Just outside our new bedroom window was an old black olive tree that had grown too large for the space it was in. Its branches scraped against the roof of the house, leaving scars, and its roots endangered the foundation, but the tree also provided shade from the intense Florida sunshine and a resting spot for lots of birds.
And a gecko.
A loud gecko.
A loud gecko who, every night when I would crawl into bed to sleep, would make a horrible horrible noise, something like >rwaaaaak< >rwaaaak< >rwaaaak<.
I saw it once, and found it difficult to believe the sound came from such a tiny creature!
This went on for weeks. Some nights I was in tears pleading, “Please, please stop…” to no avail. During the day I would lean on friends’ sympathy so hard until the the gecko became our daily news. I even wrote one night in my journal, “I’m sure he’s here to teach me something if I let him.”
Not realizing it was a prayer.
I don’t think it was that very night, but it might have been. I fell asleep early, deeply, and at some point began to stir, woken by the most Astoundingly Beautiful Music playing within and without — a layered, heavenly chorus I wished would go on and on forever.
Yet as I continued to wake, the song seemed more and more different. It was… sigh, yes, there it was, the >rwaaak< of the gecko. I came to myself, realized I was in my room. How could this all be? Except that now, I couldn’t hear just the >rwaaak< alone. I could also hear, alongside, the deep and ethereal ‘music of the spheres’.
And like that, the gecko was gone!
Or at least he was gone from the tree. I never heard from him (her?) again.
To this day, when someone is lacking manners, a situation is grating, or when enduring a song in a public place that is not my cup of tea, I’ll sometimes think, “This is someone’s gecko.” I’ll try to open my heart, ever so slightly, to hear the music too. I’ll ask why it, and I, might be there. I go lucid, as in a dream.

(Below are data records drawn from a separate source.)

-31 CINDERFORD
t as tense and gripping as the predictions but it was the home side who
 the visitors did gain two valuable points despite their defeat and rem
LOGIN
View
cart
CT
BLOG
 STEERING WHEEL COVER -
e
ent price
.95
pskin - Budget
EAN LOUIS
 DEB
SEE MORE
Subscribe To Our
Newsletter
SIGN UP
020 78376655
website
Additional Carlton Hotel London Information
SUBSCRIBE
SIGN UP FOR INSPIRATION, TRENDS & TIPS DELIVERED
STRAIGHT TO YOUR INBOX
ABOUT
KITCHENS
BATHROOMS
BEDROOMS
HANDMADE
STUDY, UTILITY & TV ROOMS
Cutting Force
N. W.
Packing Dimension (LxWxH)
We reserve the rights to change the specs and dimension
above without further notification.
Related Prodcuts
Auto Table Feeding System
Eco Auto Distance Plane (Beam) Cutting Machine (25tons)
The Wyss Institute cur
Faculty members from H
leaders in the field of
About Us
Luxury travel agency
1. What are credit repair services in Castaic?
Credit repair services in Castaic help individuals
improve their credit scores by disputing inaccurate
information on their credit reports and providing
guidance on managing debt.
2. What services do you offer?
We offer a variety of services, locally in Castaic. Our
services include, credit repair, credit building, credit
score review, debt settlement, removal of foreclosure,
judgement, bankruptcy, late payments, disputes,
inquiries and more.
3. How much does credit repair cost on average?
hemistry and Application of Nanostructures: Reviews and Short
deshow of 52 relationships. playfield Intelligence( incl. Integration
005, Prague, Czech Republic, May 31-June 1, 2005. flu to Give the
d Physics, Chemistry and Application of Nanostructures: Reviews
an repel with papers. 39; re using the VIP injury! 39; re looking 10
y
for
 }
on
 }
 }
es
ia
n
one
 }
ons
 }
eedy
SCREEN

There’s a lot here to consider inspirationally, also to see about our minds and the wonders of consciousness. Here is a fascinating link that showed up in my life later, helping to convey:
“Composer Jim Wilson has recorded the sound of crickets and then slowed down the recording, revealing something so amazing. The crickets sound like they are singing the most angelic chorus in perfect harmony. Though it sounds like human voices, everything you hear in the recording is the crickets themselves.”
Just, I mean, Wow.
One of the richest places for dream or meditative practices, is in what some traditions call the amrit vela (nectar veil). Sikhs call it the ‘hour of God’. It is around 3 or 4 am, when barriers are softer. before we’ve put on roles and agendas. This doesn’t seem to be a rule implemented, but rather to be based on discovery of natural ‘thin place’ openings.
Which touches on hynogogia, and a new word to me: hynopopia. Hypnopopia is specifically the boundary state on the edge of waking, whereas hypnogogia is the opposite, where one is falling into deep sleep, according to Andrew Holoceck.
In my hynopopic state, the gecko transformed from a nuisance that didn’t fit in to my plans and didn’t seem to benefit my life, into a pure blessing, a guide who taught me how to further lower my guard with the world.
The singing gecko gave me ‘ears to hear’.